--- START ---

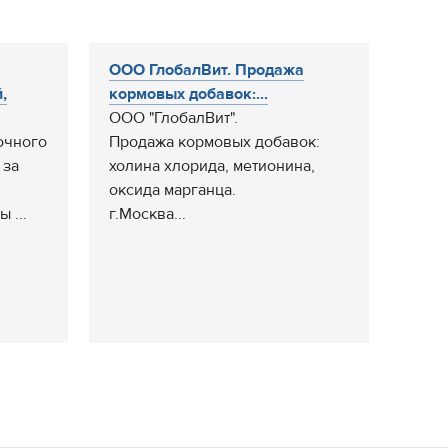
ООО ГлобалВит. Продажа
,
кормовых добавок:...
ООО "ГлобалВит".
очного
Продажа кормовых добавок:
 за
холина хлорида, метионина,
оксида марганца.
 ...
г.Москва...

--- END ---

• **Exercise prompt**
Using the records above, report each line that contains the word "Продажа" by copying it.

• **Result**
ООО ГлобалВит. Продажа
Продажа кормовых добавок:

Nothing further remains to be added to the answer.